Although DDIs between VRC and TAC is inevitable, some strategies can be used to help dose adjustment. Many PopPK studies regarding TAC in organ transplantation had been published, TAC dose when concomitant with VRC can be recommended with model simulation or Bayesian estimation.17,41,42 Besides, prolonged-release (PR) TAC formulations had been gradually applied in clinical practice, due to the advantages in improved medication compliance and less concentration fluctuations. Interestingly, the effects of VRC on TAC exposure were substantially smaller and less variable after administrated with PR-TAC formulation than that in conventional formulation.43Because the absorption of PR-TAC is mainly in the distal small intestine or in the colon,44 where CYP3A plays a minor role,45,46 presumably decreasing the magnitude of DDI. Therefore, PR-TAC may be an optimal choice when considering the DDI between TAC and VRC, if the above findings could be further validated in organ transplant patients. Although these findings can provide some options, TDM of TAC is still essential and really an effective means to guide dose adjustment.
Some limitations exist in this study. Firstly, VRC trough concentrations were not routinely monitored, thus it’s difficult to confirm whether DDI between TAC and VRC is associated with VRC metabolism. Secondly, TAC concentrations after eliminating VRC were not obtained so that we can’t evaluate the TAC dose increment. Thirdly, the present study was performed in a single center with a relatively small sample size and the results should be further validated in a large population. In future, prospective studies with multi-center and larger scales should be encouraged to investigate DDIs between TAC and VRC in HT patients. Regardless of the limitations described above, our study demonstrated that CYP2C19 genotype and hematocrit were predictors for TAC dose optimization after VRC combination. These results may potentially have clinical implications and will provide some references for TAC dose modification when combined with VRC.
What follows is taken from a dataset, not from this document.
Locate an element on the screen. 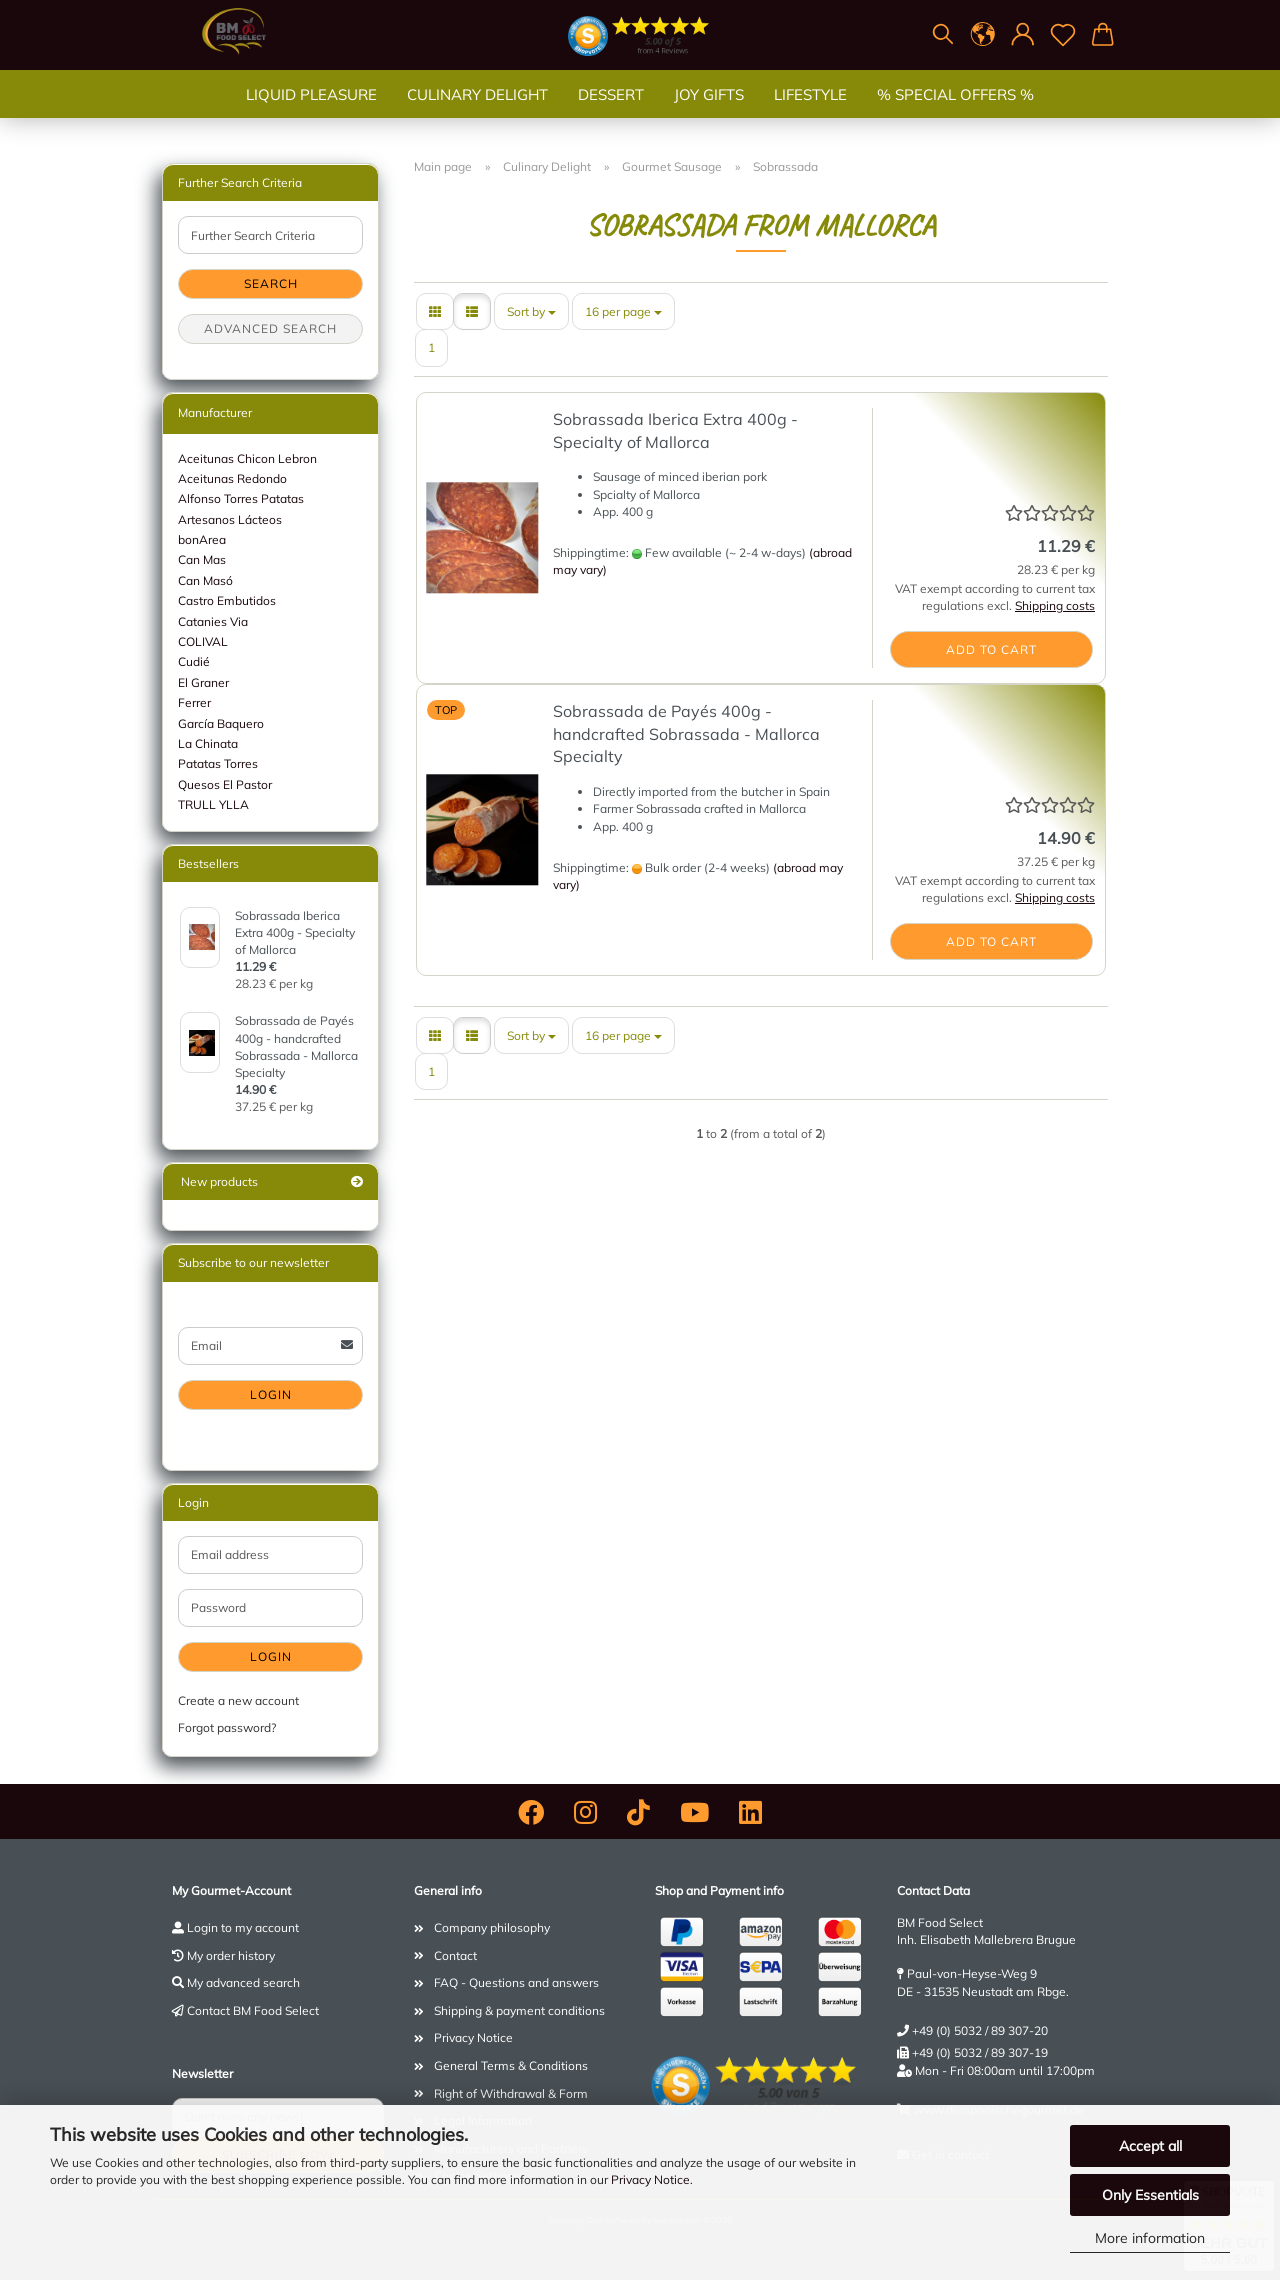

Acknowledgments : We are grateful to the staff in the Department of Cardiovascular Surgery, Union Hospital, Tongji Medical College, Huazhong University of Science and Technology providing patient information.
Funding : This study was funded by the Hubei Provincial Key Research and Development Program (No.2020BCA060), the National Key Research and Development Program (No.2017YFC0909900), and the National Natural Science Foundation of China (No.81903723, No. 81703630).
Conflict of Interest : There are no conflicts of interest to disclose.
Author contributions : X.H., Y.Z., H.Z. and Y.Z. designed the research and wrote the manuscript. J.Z., H.X, H.M., L.L. and L.T. performed the research. X.H., Y.Z., F.Z., and Y.H. analyzed the data. H.Z. and Y.Z. contributed analytical tools.